What is happening across the Irish countryside is akin to an ethnic cleansing of rural life. People who operate under the guise of ‘planners’ in this country do not even have to have an Irish qualification. The acceptable norm of being a ‘qualified planner’ in Ireland - those who make recommendations to grant or refuse our planning applications – refers to an international accreditation by the Royal Town Planning Institute (London) or similar, according to the IRDA. “These qualifications involve no recognition whatsoever of the special position of the island nation of Ireland in respect of our history, culture, traditions, 5,000-year-old rural settlement patterns or the many subtleties and nuances that make our country and our Irish race unique. Under Departmental regulations, non-national planners are not obliged to take courses whatsoever in relation to the ‘Irish’ dimension before taking up employment in this country.”
The planners irony does not stop there. When the Minister introduced the regulations one would have expected the planners of the country to rejoice that the person local authority planners are deemed to serve under had made an important determination in matters so dear to people of the country. Instead, the Irish Planning Institute opposed Government policy on rural housing! On the one hand, the Government attempted to deal with an explosive issue in a sensitive manner, yet those deemed with a duty of care to carry out the policy ‘mutinied’. Ah sure it is a great country! It could only happen here. The tail wags the dog and gets away with it!

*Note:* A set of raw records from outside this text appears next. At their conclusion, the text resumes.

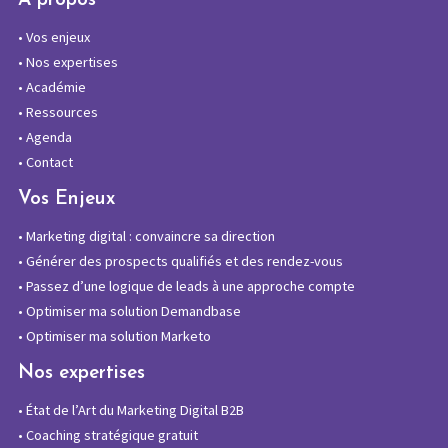
À propos
•
Vos enjeux
•
Nos expertises
•
Académie
•
Ressources
•
Agenda
•
Contact
Vos Enjeux
•
Marketing digital : convaincre sa direction
•
Générer des prospects qualifiés et des rendez-vous
•
Passez d’une logique de leads à une approche compte
•
Optimiser ma solution Demandbase
•
Optimiser ma solution Marketo
Nos expertises
•
État de l’Art du Marketing Digital B2B
•
Coaching stratégique gratuit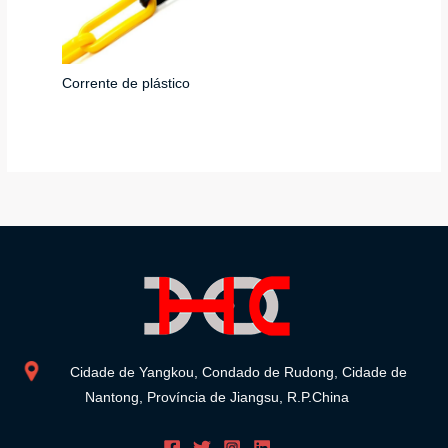
Corrente de plástico
Cidade de Yangkou, Condado de Rudong, Cidade de
Nantong, Província de Jiangsu, R.P.China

The IRDA claims that the current President of the Irish Planning Institute, Mr Hank van der Kamp, “recently suggested we need a complete ban on rural housing similar to the one imposed on Northern Ireland by a British Minister in 2006. In these circumstances, where the professional organisation representing planners in the country is expressing views that are in direct opposition to Government policy on rural housing, it is nonsensical to suppose that individual IPI members do not reflect this anti-rural housing bias when assessing individual applications. The citizens’ rights to fair and objective treatment from these public servants is a sick joke.”
The IRDA goes on to claim that “the overwhelming ethos, background and qualifications of planners are towards urbanisation. They have no problem pursuing this ideology under Irish planning law.”

Taking control

Regardless of the Minister’s good intentions on rural planning laws, they cannot work when planners are unaccountable. Planners can argue that they only make recommendations rather than planning decisions, which are the remit of the relevant Town or County Manager, but the reality is that planners and/or Town and County Managers remain unaccountable to the people of the country. They are neither elected nor ever have to seek re-election. It is time that respective Town or County Managers took control in planning matters in their respective domains. Obviously, the history of the recommendations from certain planners is not a history to cherish in this country. Actions speak louder than words.
The IRDA is taking action, even to the point of meeting and preparing and submitting a joint proposal with the Royal Institute of Architects of Ireland (RIAI) to Minister Dick Roche for the introduction of a national Planning Monitoring Forum. The proposal was rejected by the Minister! Was the Minister afraid that these architects subscribed to archiseek.com!